§ Task goal:
Once every line in the data below has been checked for "coordinates", give the number of lines that hold it, and only that.

§ Data under study:
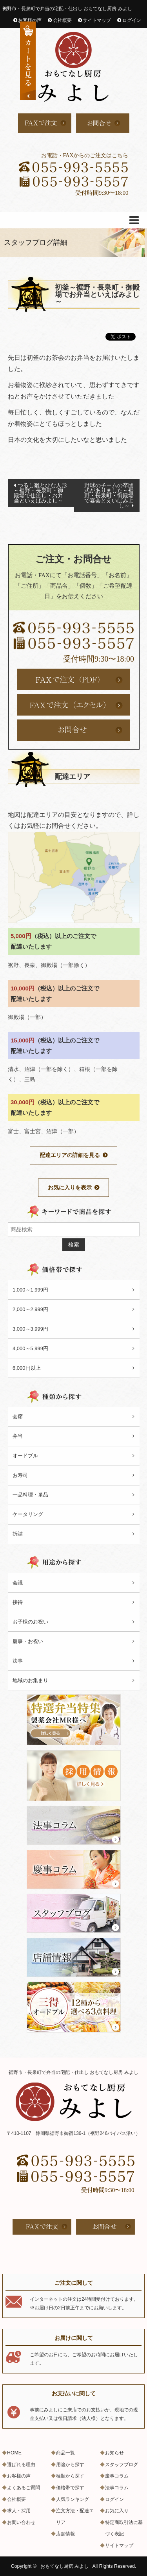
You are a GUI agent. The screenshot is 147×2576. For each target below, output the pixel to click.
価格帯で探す (70, 2487)
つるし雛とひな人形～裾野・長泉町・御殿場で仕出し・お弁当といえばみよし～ (40, 493)
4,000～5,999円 (30, 1348)
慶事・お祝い (28, 1641)
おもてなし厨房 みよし (64, 2566)
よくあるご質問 (23, 2487)
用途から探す (70, 2464)
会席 (18, 1416)
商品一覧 (65, 2453)
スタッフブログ (121, 2464)
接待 (18, 1602)
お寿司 (20, 1475)
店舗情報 (65, 2534)
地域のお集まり (30, 1680)
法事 (18, 1661)
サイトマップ (97, 20)
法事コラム (117, 2487)
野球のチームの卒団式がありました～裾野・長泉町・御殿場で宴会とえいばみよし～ (109, 495)
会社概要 (62, 20)
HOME (14, 2453)
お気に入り (117, 2510)
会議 (18, 1583)
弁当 (18, 1436)
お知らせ (114, 2453)
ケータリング (28, 1514)
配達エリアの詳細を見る (70, 1155)
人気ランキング (72, 2499)
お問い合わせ (21, 2522)
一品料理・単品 (30, 1495)
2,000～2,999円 (30, 1309)
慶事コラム (117, 2476)
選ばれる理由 (21, 2464)
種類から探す (70, 2476)
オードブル (25, 1455)
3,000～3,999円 (30, 1329)
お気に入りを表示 (70, 1187)
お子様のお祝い (30, 1622)
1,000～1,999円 (30, 1290)
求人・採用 (19, 2510)
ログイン (131, 20)
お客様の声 (30, 20)
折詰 (18, 1534)
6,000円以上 (27, 1368)
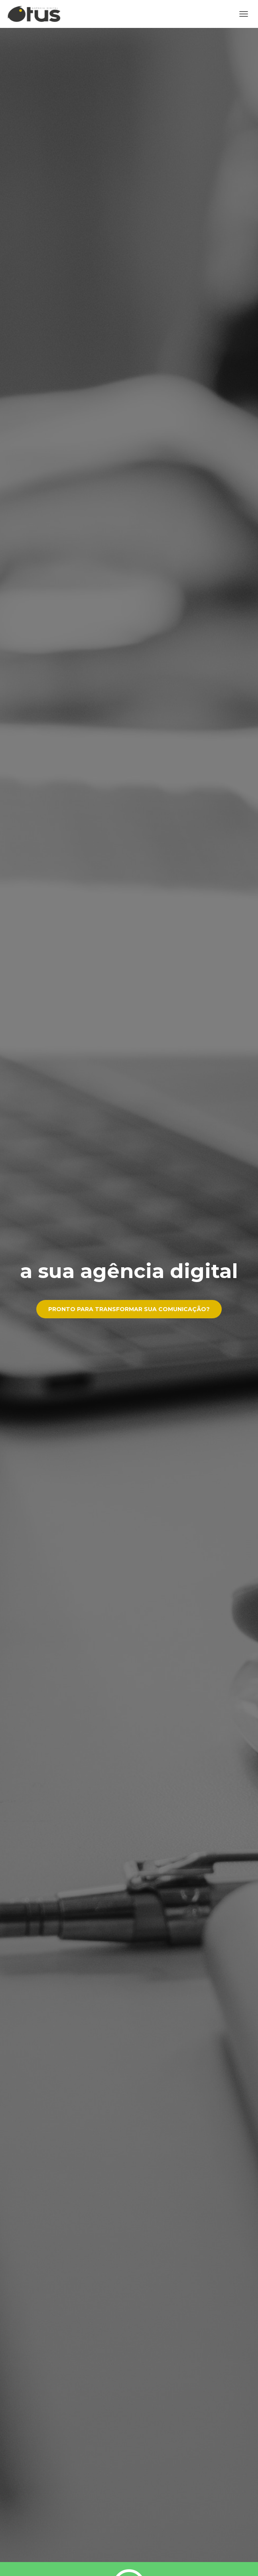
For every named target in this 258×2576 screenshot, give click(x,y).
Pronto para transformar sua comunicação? (129, 1309)
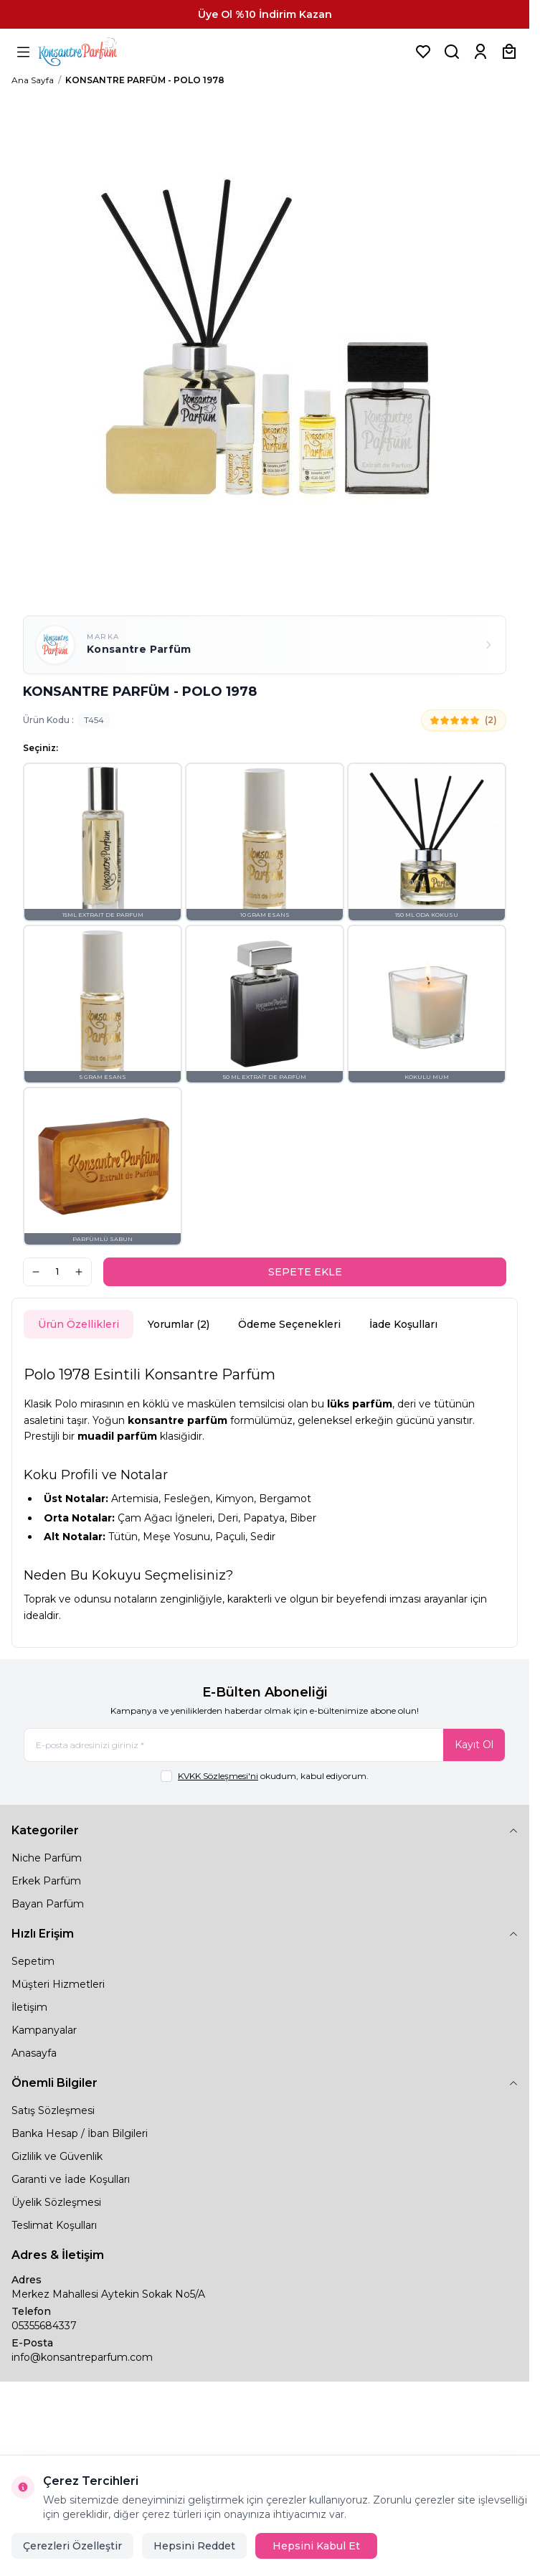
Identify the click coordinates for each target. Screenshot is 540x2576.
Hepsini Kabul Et (316, 2545)
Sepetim (33, 1961)
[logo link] (95, 51)
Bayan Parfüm (47, 1903)
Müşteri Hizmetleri (58, 1984)
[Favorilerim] (423, 51)
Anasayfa (34, 2053)
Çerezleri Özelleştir (72, 2545)
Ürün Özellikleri (78, 1324)
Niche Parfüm (46, 1857)
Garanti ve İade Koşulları (70, 2179)
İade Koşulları (403, 1324)
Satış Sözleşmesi (53, 2110)
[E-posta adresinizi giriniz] (264, 1745)
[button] (102, 842)
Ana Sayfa (32, 80)
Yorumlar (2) (178, 1324)
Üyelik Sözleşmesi (56, 2202)
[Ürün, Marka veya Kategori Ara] (451, 51)
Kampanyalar (44, 2030)
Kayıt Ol (474, 1744)
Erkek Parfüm (46, 1880)
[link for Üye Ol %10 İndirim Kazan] (264, 14)
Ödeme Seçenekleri (289, 1324)
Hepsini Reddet (194, 2545)
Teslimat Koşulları (54, 2225)
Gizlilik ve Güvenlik (57, 2156)
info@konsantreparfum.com (82, 2357)
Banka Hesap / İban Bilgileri (79, 2133)
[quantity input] (57, 1271)
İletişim (29, 2007)
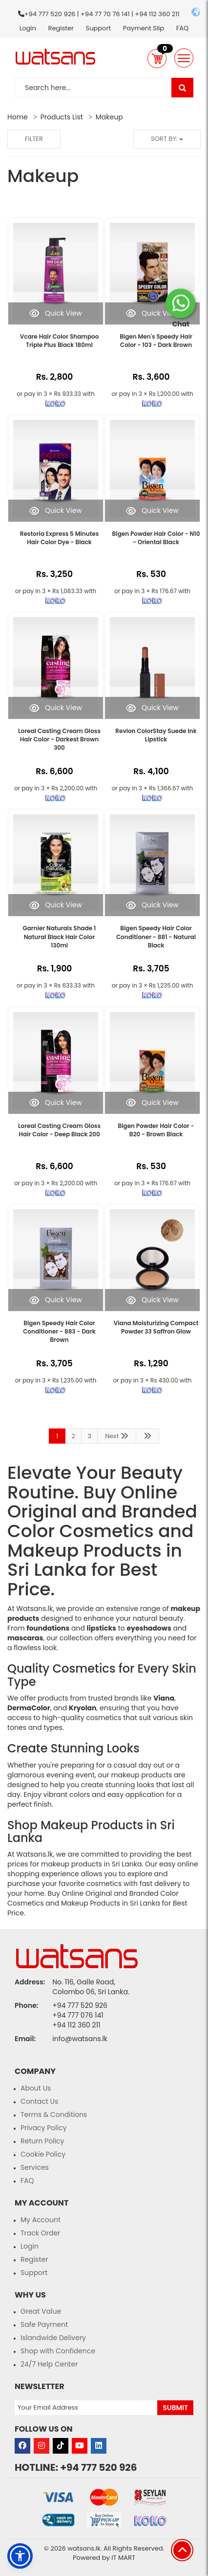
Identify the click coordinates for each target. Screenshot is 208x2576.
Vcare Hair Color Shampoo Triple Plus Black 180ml (59, 340)
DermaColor (28, 1708)
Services (35, 2167)
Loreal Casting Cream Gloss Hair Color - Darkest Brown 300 (59, 739)
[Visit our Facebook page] (22, 2446)
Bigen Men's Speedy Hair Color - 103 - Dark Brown (156, 340)
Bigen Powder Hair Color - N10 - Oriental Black (156, 537)
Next (116, 1436)
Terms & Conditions (54, 2114)
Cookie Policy (43, 2154)
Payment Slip (143, 28)
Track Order (40, 2233)
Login (28, 28)
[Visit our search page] (182, 87)
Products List (62, 117)
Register (61, 28)
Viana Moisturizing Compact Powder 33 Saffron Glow (156, 1327)
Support (98, 28)
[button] (156, 58)
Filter (34, 138)
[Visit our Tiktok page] (60, 2446)
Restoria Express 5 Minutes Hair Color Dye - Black (59, 537)
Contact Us (39, 2101)
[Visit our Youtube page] (79, 2446)
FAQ (182, 28)
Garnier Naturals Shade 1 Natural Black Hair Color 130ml (59, 936)
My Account (41, 2220)
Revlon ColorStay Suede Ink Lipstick (155, 735)
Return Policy (42, 2141)
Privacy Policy (44, 2128)
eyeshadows (148, 1628)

§ Problem solution:
2